Tangney (2000, 2002) identified key features of humility:
-
Accurate sense of self, both strengths and limitations
- Ability to acknowledge errors and shortcomings
- Openness to advice and new experience
- Keeping self in perspective, even forgetting the importance of self
- Appreciation of others
Peterson and Seligman observed that humble individuals do
not “willfully distort information in order to defend, repair, or verify their
own self-image.” It is about being sufficiently objective about one’s own
behavior that we can respond to challenges to our behaviors, viewpoints and opinions in a
non-defensive manner.
There are several areas where lack of humility causes
distress:- Relationships—John Gottman identifies two destructive relationship patterns: Contempt and Defensiveness. A contemptuous person attempts to gain superiority by putting other people down, whereas a defensive person blames others for their shortcomings and blocks all feedback and interpersonal learning. Marriage becomes a constant battle ground when partners rely on these patterns of interaction.

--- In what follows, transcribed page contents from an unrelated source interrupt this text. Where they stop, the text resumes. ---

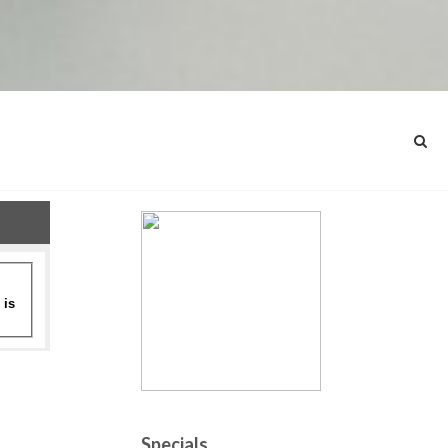
Specials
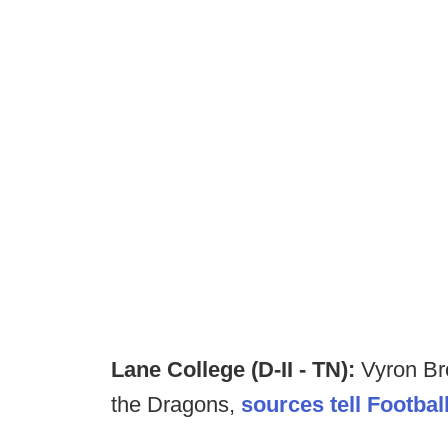
Lane College (D-II - TN):
Vyron Br
the Dragons,
sources tell Footba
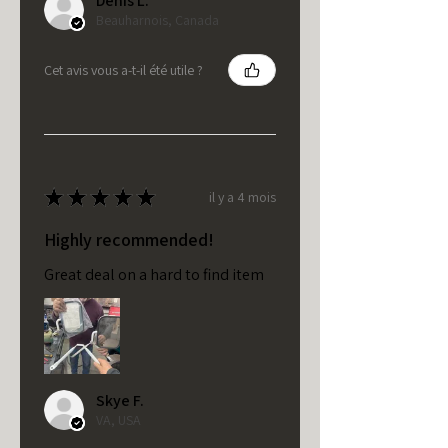
Denis L.
Beauharnois, Canada
Cet avis vous a-t-il été utile ?
★
★
★
★
★
il y a 4 mois
Highly recommended!
Great deal on a hard to find item
Skye F.
VA, USA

- Medical care and therapy—many illnesses have a behavioral component that is often very hard to change. Despite costly consultations and the weight of “empirical evidence,” people often persist in thinking that the experts don’t really understand them and that they are unique exceptions who can defy the odds and continue with their lifestyles. Einstein said the definition of insanity is “doing the same thing over and over again and expecting a different result.” Humility allows us to accept feedback and make changes for the better. Likewise, practitioners who reject the lived experience of their patients cannot provide truly compassionate care.

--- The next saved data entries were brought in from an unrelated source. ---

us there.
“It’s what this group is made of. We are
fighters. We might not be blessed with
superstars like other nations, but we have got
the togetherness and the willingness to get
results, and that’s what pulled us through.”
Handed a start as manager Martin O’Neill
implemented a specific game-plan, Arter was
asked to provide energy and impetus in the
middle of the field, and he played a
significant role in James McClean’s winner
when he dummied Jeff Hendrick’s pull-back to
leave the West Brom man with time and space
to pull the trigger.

- Society—with too much self-admiration and unhealthy competition, risk-taking and cheating become problems in the workplace and the community (Twenge and Campbell, The Narcissism Epidemic, 2009). The current polarization of the political system and the role of special interest groups in perpetuating certain social problems are examples.

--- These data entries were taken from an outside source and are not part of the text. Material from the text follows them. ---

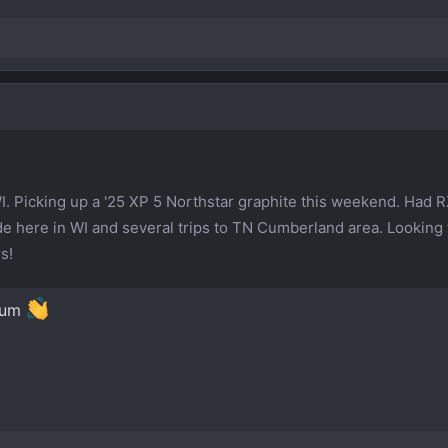
WI. Picking up a '25 XP 5 Northstar graphite this weekend. Had R
ride here in WI and several trips to TN Cumberland area. Looking
s!
rum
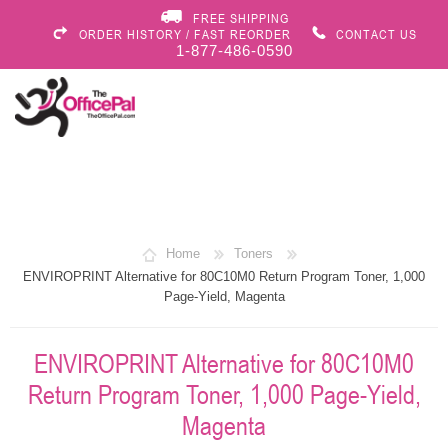
FREE SHIPPING
ORDER HISTORY / FAST REORDER
CONTACT US
1-877-486-0590
Home
Toners
ENVIROPRINT Alternative for 80C10M0 Return Program Toner, 1,000
Page-Yield, Magenta
ENVIROPRINT Alternative for 80C10M0
Return Program Toner, 1,000 Page-Yield,
Magenta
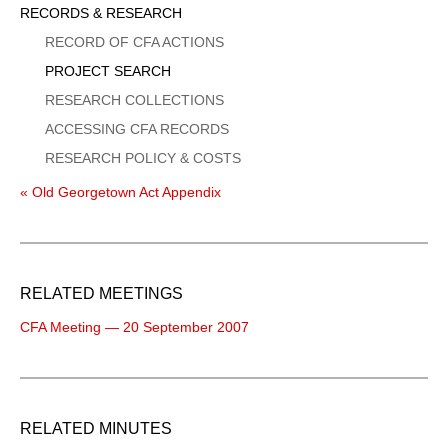
Sidebar
RECORDS & RESEARCH
Menu
RECORD OF CFA ACTIONS
PROJECT SEARCH
RESEARCH COLLECTIONS
ACCESSING CFA RECORDS
RESEARCH POLICY & COSTS
« Old Georgetown Act Appendix
RELATED MEETINGS
CFA Meeting — 20 September 2007
RELATED MINUTES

Perhaps you know a person who insists it is the world that is wrong and
that only correct viewpoint is their viewpoint. Despite their evident suffering, they are
being extremely prideful in not being able or willing to acknowledge they could be
part of the problem. When we look instead at problems as between people rather than within
people, humility is possible. You don’t have to be wrong so I
can be right.
Dr. Hanson encourages taking a “panoramic, big-picture view
of situations” to understand our own role and contribution in the bigger
network of human interaction, politics, and economics. When we can accept the
opinions, viewpoints, and needs of others as equally important as our own, then
we can begin to approach the beauty of humility.